In addition to training, developers should proceed carefully and dedicate more time to ensure they're implementing the correct packages that are free of any malware or vulnerabilities. While easier said than done, developers should approach the process of downloading and installing packages for projects through two different steps to eliminate cases of vulnerabilities. First, developers should view the package to ensure that it is safe. Once the package is determined safe and free of any malicious software, developers can then move forward with installation. By taking off the blinders and helping developers see through an alternative lens that examines the repercussions of insider threats and steps that may not always be taken, security teams can provide a clearer image and equally shed light on the larger context of how insider threats impact businesses and customers."


Joe Payne, CEO and President, Code42

"Insider threats are not a new problem, but the problem has grown substantially because almost all corporate data has been digitized and, with a mouse click, can be moved to a personal email, Dropbox or Github account. Almost all malicious data theft from insiders occurs when people change organizations, which is on the rise because of the Great Resignation and recent layoffs. A new approach to stop theft and reduce risk is required.

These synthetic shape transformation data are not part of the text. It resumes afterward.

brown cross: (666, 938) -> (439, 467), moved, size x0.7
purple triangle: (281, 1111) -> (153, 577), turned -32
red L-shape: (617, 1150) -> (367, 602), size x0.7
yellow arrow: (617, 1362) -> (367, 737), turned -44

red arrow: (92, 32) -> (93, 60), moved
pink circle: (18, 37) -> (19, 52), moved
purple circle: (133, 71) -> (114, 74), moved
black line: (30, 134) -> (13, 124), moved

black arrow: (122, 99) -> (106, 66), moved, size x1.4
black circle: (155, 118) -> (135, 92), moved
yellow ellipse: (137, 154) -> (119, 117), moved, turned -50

For years, security teams have approached insiders the same way they do malicious external threats - blocking data movement (and therefore internal collaboration) isn't as simple when it's a colleague. Security teams that are used to dealing with external threats will find their tactics aren't effective for handling internal threats. They need a new playbook and a new generation of technology.

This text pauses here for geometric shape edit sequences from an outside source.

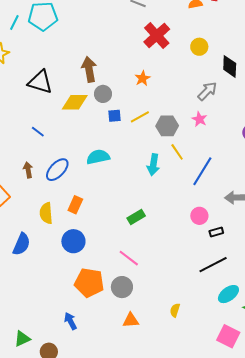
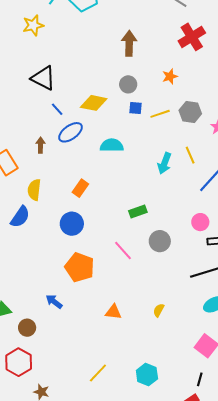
brown arrow: (89, 69) -> (129, 43), moved
black triangle: (40, 82) -> (43, 78), moved
yellow diamond: (75, 102) -> (94, 103), moved
gray hexagon: (167, 126) -> (190, 112), moved
blue ellipse: (57, 170) -> (71, 132), moved
yellow semicircle: (46, 213) -> (34, 190), moved
gray circle: (122, 287) -> (160, 241), moved
blue arrow: (70, 321) -> (54, 302), turned -36

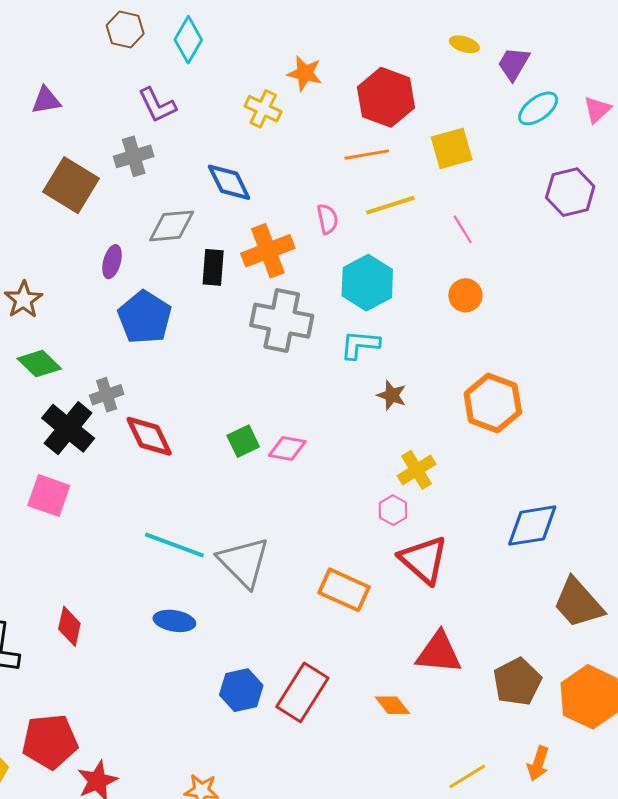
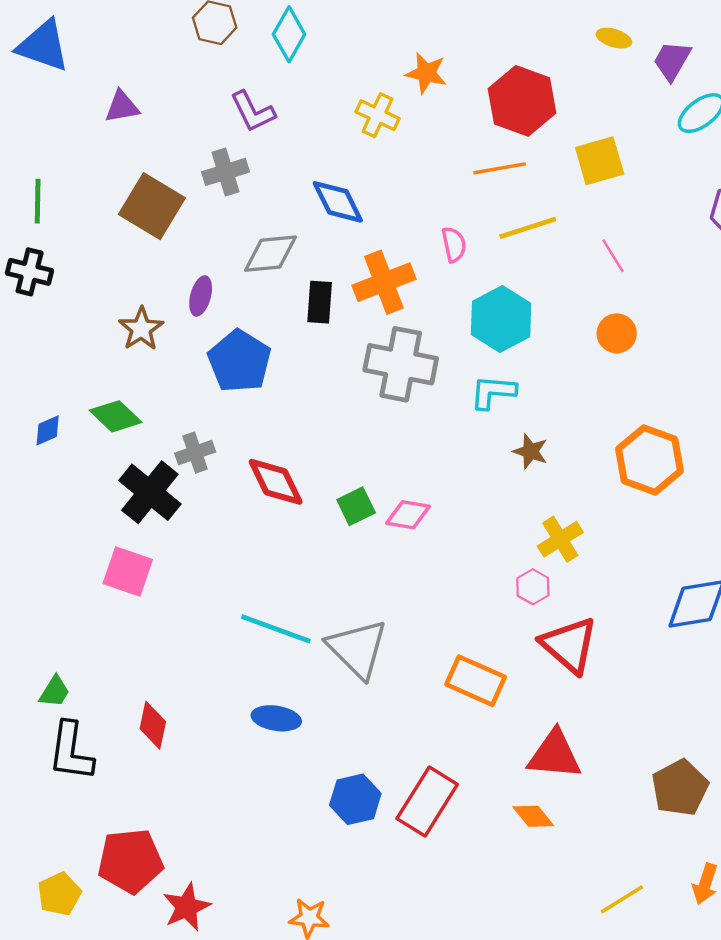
brown star: (23, 300) -> (141, 329), moved
red diamond: (149, 436) -> (276, 482), moved
red triangle: (439, 653) -> (555, 755), moved

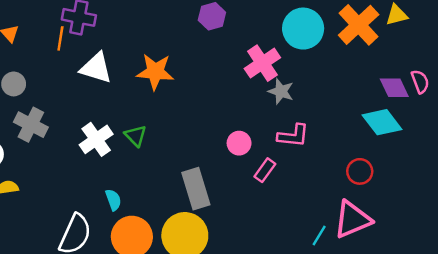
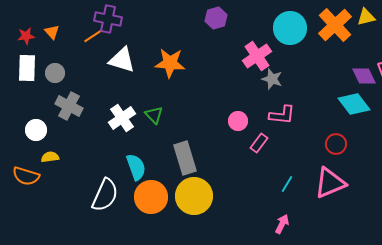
orange line: (60, 38) -> (93, 36), turned 48
gray rectangle: (196, 189) -> (185, 158), moved
cyan semicircle: (113, 200) -> (136, 167), size x1.5
cyan line: (319, 235) -> (287, 184), moved

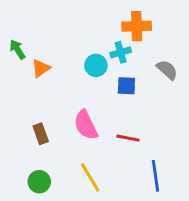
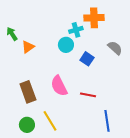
cyan cross: (121, 52) -> (76, 30), moved
blue square: (126, 86) -> (87, 59), turned 32
brown rectangle: (41, 134) -> (28, 92), size x1.5
yellow line: (90, 177) -> (50, 121), moved

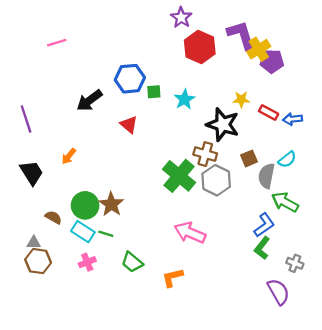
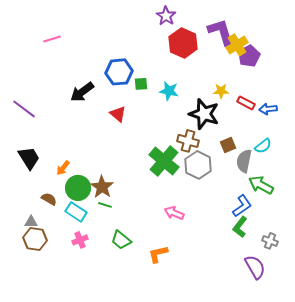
purple pentagon: (272, 61) -> (249, 56), turned -30
cyan star: (184, 99) -> (169, 91), turned -30
purple line: (26, 119) -> (24, 109), turned -35
orange arrow: (69, 156) -> (63, 168), moved
pink arrow: (190, 233) -> (174, 213), size x0.7
green line: (106, 234) -> (105, 205), moved

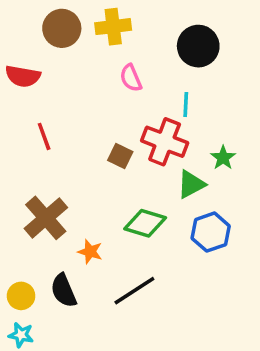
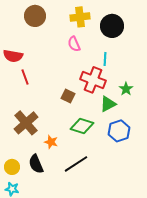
yellow cross: (113, 27) -> (80, 17), moved
red semicircle: (23, 76) -> (13, 56), moved
brown square: (120, 156) -> (68, 96), moved

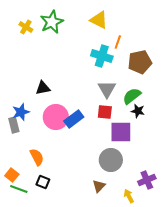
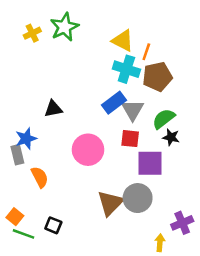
yellow triangle: (99, 20) -> (123, 41), moved
yellow cross: (26, 27) -> (32, 33), turned 32
brown pentagon: (140, 62) -> (157, 77), moved
pink circle: (56, 117) -> (88, 150), moved
blue rectangle: (74, 119) -> (114, 103), moved
orange semicircle: (37, 157) -> (40, 177), moved
brown triangle: (99, 186) -> (110, 203), moved, size x1.6
yellow arrow: (129, 196) -> (160, 243), turned 32

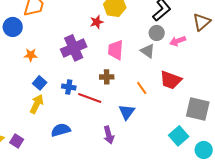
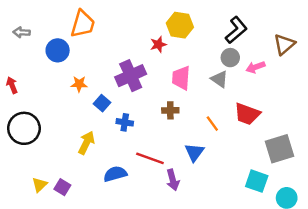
blue square: (40, 83) -> (102, 103), moved
red line: (90, 98) -> (150, 158), moved
gray square: (198, 109) -> (279, 149), turned -30
cyan square: (179, 136) -> (257, 181), turned -30

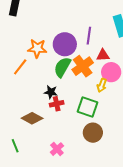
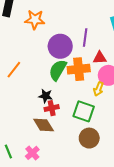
orange star: (37, 48) -> (35, 20), moved
orange cross: (83, 66) -> (79, 69), turned 30
brown diamond: (32, 118) -> (44, 125), moved, turned 30
pink cross: (57, 149) -> (32, 153), moved

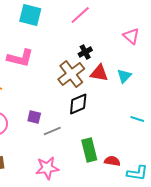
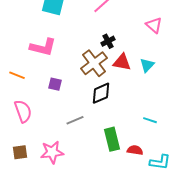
purple square: (34, 117) -> (55, 84), moved
cyan line: (137, 119) -> (150, 120), moved
pink star: (47, 168) -> (52, 152), moved

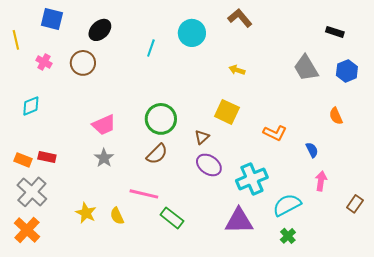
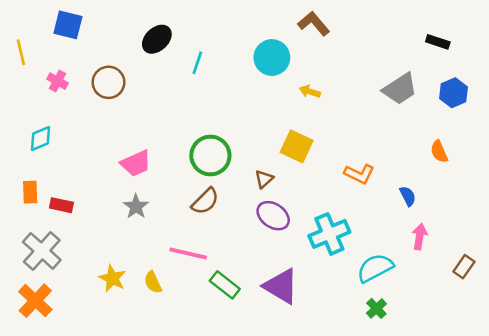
black ellipse: (100, 30) -> (157, 39), moved
cyan circle: (192, 33) -> (272, 58), moved
gray trapezoid: (306, 68) -> (400, 89), turned -92
orange rectangle: (23, 160) -> (30, 192), moved, turned 66
purple triangle: (239, 221) -> (281, 286), moved, turned 32

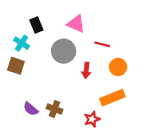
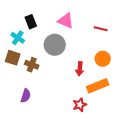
red line: (102, 44) -> (101, 29), moved
red arrow: (86, 70) -> (80, 69), moved
purple semicircle: (31, 109) -> (26, 96), turned -112
brown cross: (54, 109) -> (32, 65), moved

Addressing insiders requires collaboration between security, HR and legal teams, leading with an empathetic approach. Often, employees are just trying to do their jobs when they create data risk. Investigative teams must shift their mindset before contacting the employee, get context to understand the situation and educate the employee to avoid future incidents. 

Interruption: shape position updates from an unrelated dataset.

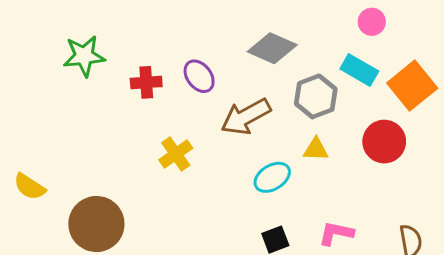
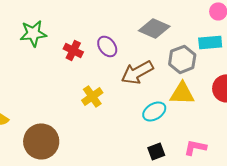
cyan rectangle: (359, 70) -> (210, 42), turned -35
red cross: (146, 82) -> (73, 50), turned 30
yellow triangle: (316, 149) -> (182, 93), size x1.5

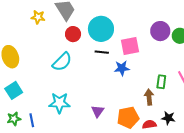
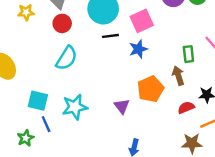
red circle: (73, 34) -> (62, 23), moved
cyan square: (14, 90) -> (38, 101), moved, turned -30
orange pentagon: (128, 117) -> (151, 89), moved
blue line: (32, 120) -> (46, 124), moved

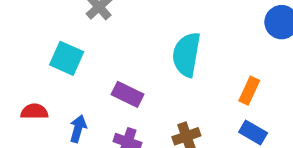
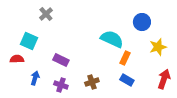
cyan semicircle: (186, 54) -> (112, 39), moved, turned 105
red semicircle: (34, 112) -> (17, 59), moved

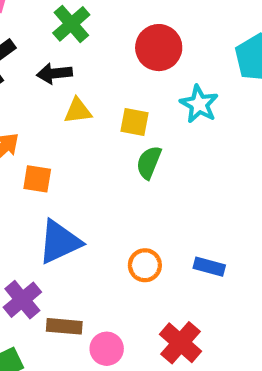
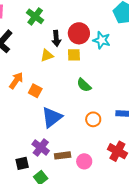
red circle: (159, 48) -> (79, 33), moved
black arrow: (54, 73) -> (56, 38), moved, turned -77
green semicircle: (149, 162) -> (84, 85), moved, turned -56
orange square: (37, 179) -> (35, 91), turned 32

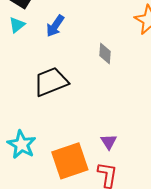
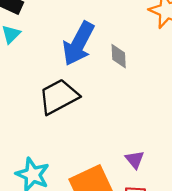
blue arrow: (55, 26) -> (78, 44), moved, size x1.6

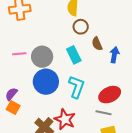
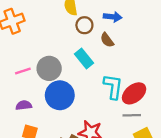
blue arrow: (114, 55) -> (113, 17), moved, turned 98
cyan L-shape: (76, 87) -> (113, 87), moved
purple semicircle: (11, 94) -> (24, 105), moved, turned 56

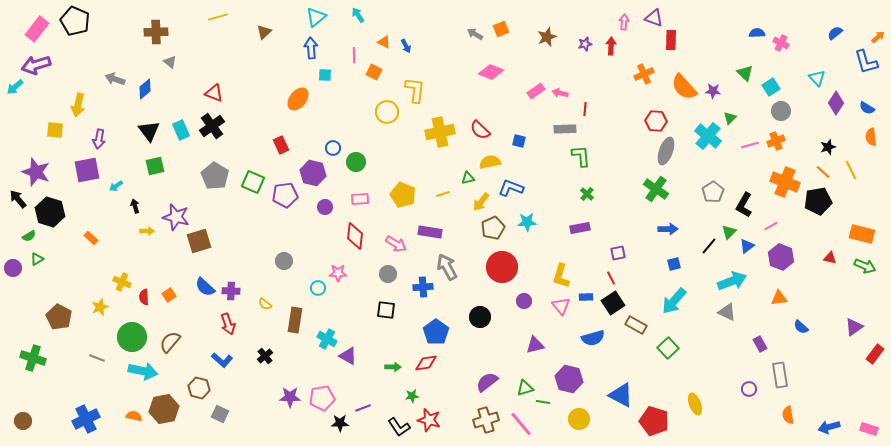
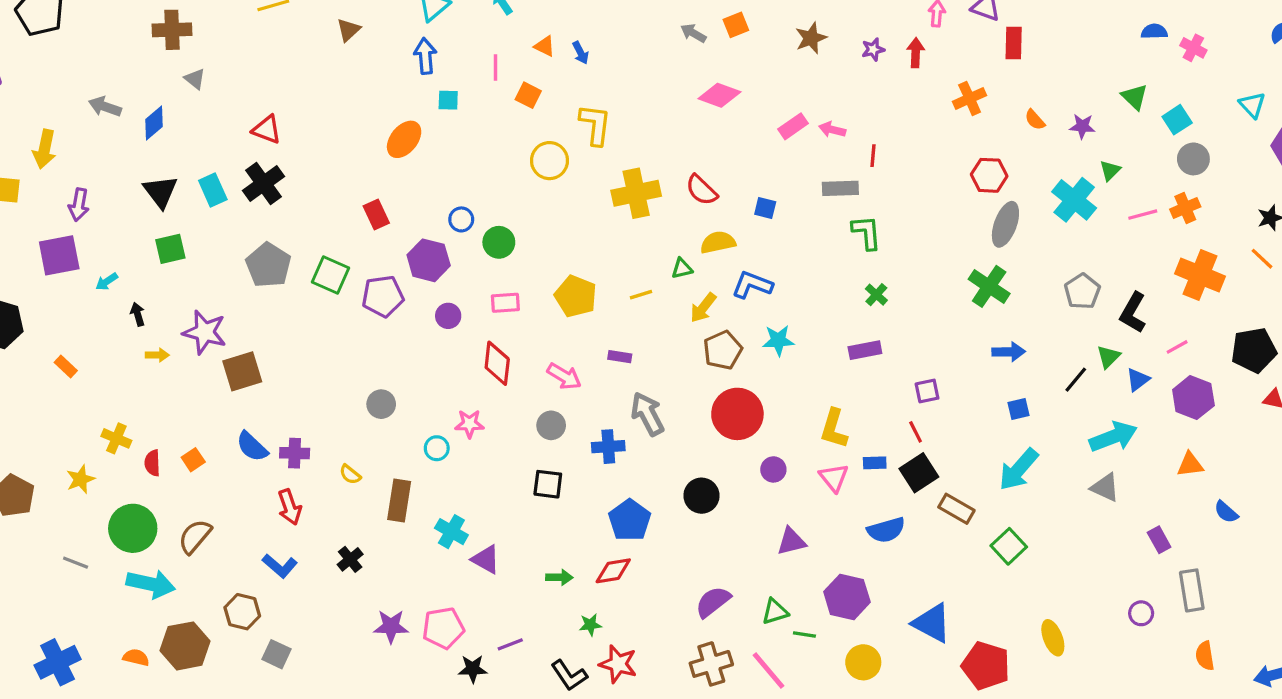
orange semicircle: (684, 87) -> (1035, 120), size x0.5
black pentagon: (818, 201) -> (1254, 350), moved
purple rectangle: (430, 232) -> (620, 357), size x0.6

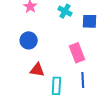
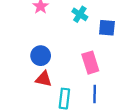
blue circle: (29, 40) -> (41, 56), moved

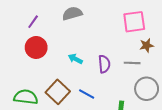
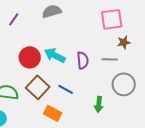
red circle: (36, 47) -> (30, 57), moved
cyan arrow: (75, 59) -> (55, 55), size x1.5

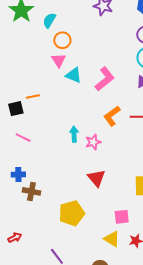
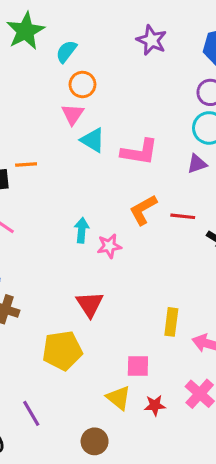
pink L-shape: (105, 79) -> (139, 152), turned 40
red triangle: (96, 178) -> (90, 304), moved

For example, it's completely possible (and even likely) that your on-the-road sales member didn't realize downloading her customer list from Salesforce to a personal device created risk for the team - she just thought it would be easier to manage. Often, when a software developer puts his source code in his personal Github account, he thinks that this is okay and not against company policy. An empathetic approach is required in both examples to keep the employees engaged and productive. These simple steps can de-escalate stress for your users and help to build a culture of trust, open communication and respect, while also perpetuating a positive security culture."


Mike Scott, CISO, Immuta

"An uptick in insider threat related incidents has ushered greater awareness around the need to not only protect the sizeable volume of data collected and stored by organizations but also who has access to it.  While it's hard for some to believe that someone within an organization will proceed with malicious intent, many businesses are guilty of giving employees more access to data and privileges than they need. As people come and go and data further cements itself as an essential resource for modern businesses, more steps must be taken to guarantee its security. 

This Insider Threat Awareness Month presents an opportunity for organizations to assess these security risks, assimilate how to detect, and protect their assets before an incident occurs, and manage the misuse of sensitive information in the event of a breach. Insider threats are not always intentional. One way organizations can ensure the proper protections are in place is to define what data needs to be protected, when the data should be protected - always or time-based - and who has access to the data. This way, businesses ensure that only the right people can view the right data at the right times."


Don Boxley, CEO and Co-Founder, DH2i

"Over the past couple of years, work from home (WFH) has morphed into work from anywhere (WFA). While few would argue the horrors of the pandemic, WFA could be viewed as one small positive. Organizations and their employees have learned that we can work from virtually anywhere given the right circumstances. And by circumstances, I mean, support from leadership and the right technology.

Unfortunately, the WFA paradigm has also led to an exponential increase in cybersecurity attacks - not just from external cyber criminals but from malicious internal bad actors as well. And what makes the internal threat even more dangerous is that many of these bad actors are armed with knowledge of confidential internal security procedures, which adds to their ability to cause serious harm to your organization.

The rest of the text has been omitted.